14) World Wide Insurance Company found that 53% of the residents of a city had homeowner’s insurance (H) with the company. Of these clients, 27% also had automobile insurance (A) with the company. If a resident is selected at random, find the probabil- ity that the resident has both homeowner’s and automobile insurance with World Wide Insurance Company.

Answer 1

The probability that the resident has both homeowner’s and automobile insurance with World Wide Insurance Company is 0.143 OR 14.3%.

Explanation:

We are given that:

53% of the residents had homeowner's insurance i.e. P(H) = 0.53

Of these people, 27% also had automobile insurance i.e. they had automobile insurance given that they had homeowner's insurance. So, P(A|H) = 0.27.

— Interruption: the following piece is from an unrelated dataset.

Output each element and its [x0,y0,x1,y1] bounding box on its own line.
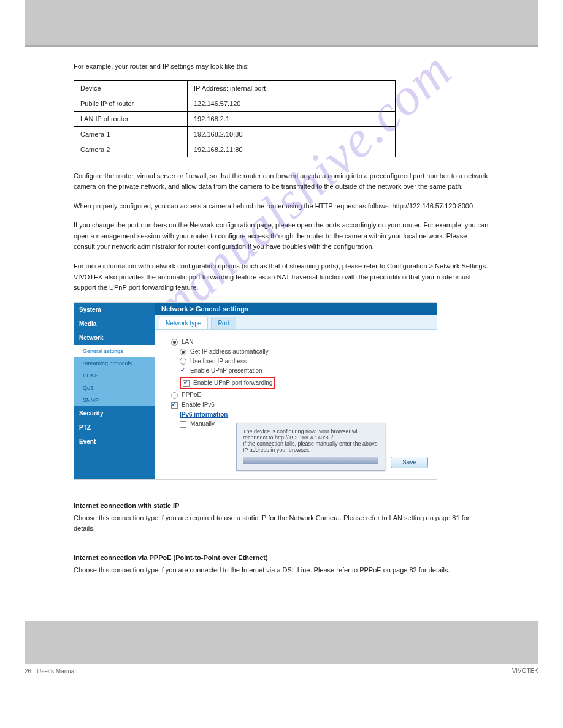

We need to find out the probability that the resident has both homeowner's and automobile insurance i.e. P(A and H) or P(A∩H). To compute P(A∩H) we will use the conditional probability formula:a

P(A|B) = P(A∩B)/P(B)

Here we have:

P(A|H) = P(A∩H)/P(H)

P(A∩H) = P(A|H) * P(H)

= 0.27 * 0.53

P(A∩H) = 0.143

The probability that the resident has both homeowner’s and automobile insurance with World Wide Insurance Company is 0.143 OR 14.3%.

Answer 2

The probability that the resident has both homeowner’s and automobile insurance with World Wide Insurance Company is 14% (P=0.1431).

Explanation:

The probability of having homeowner’s insurance (H) with the company is P(H)=0.53.

The probability that, given that the resident has homeowner insurance with the company, also had a automobile insurance is P(A|H)=0.27.

We have to calculate P(A&H): probability of having automovile and homeowner:

`P(A\&H)=P(H)*P(A|H)=0.53*0.27=0.1431`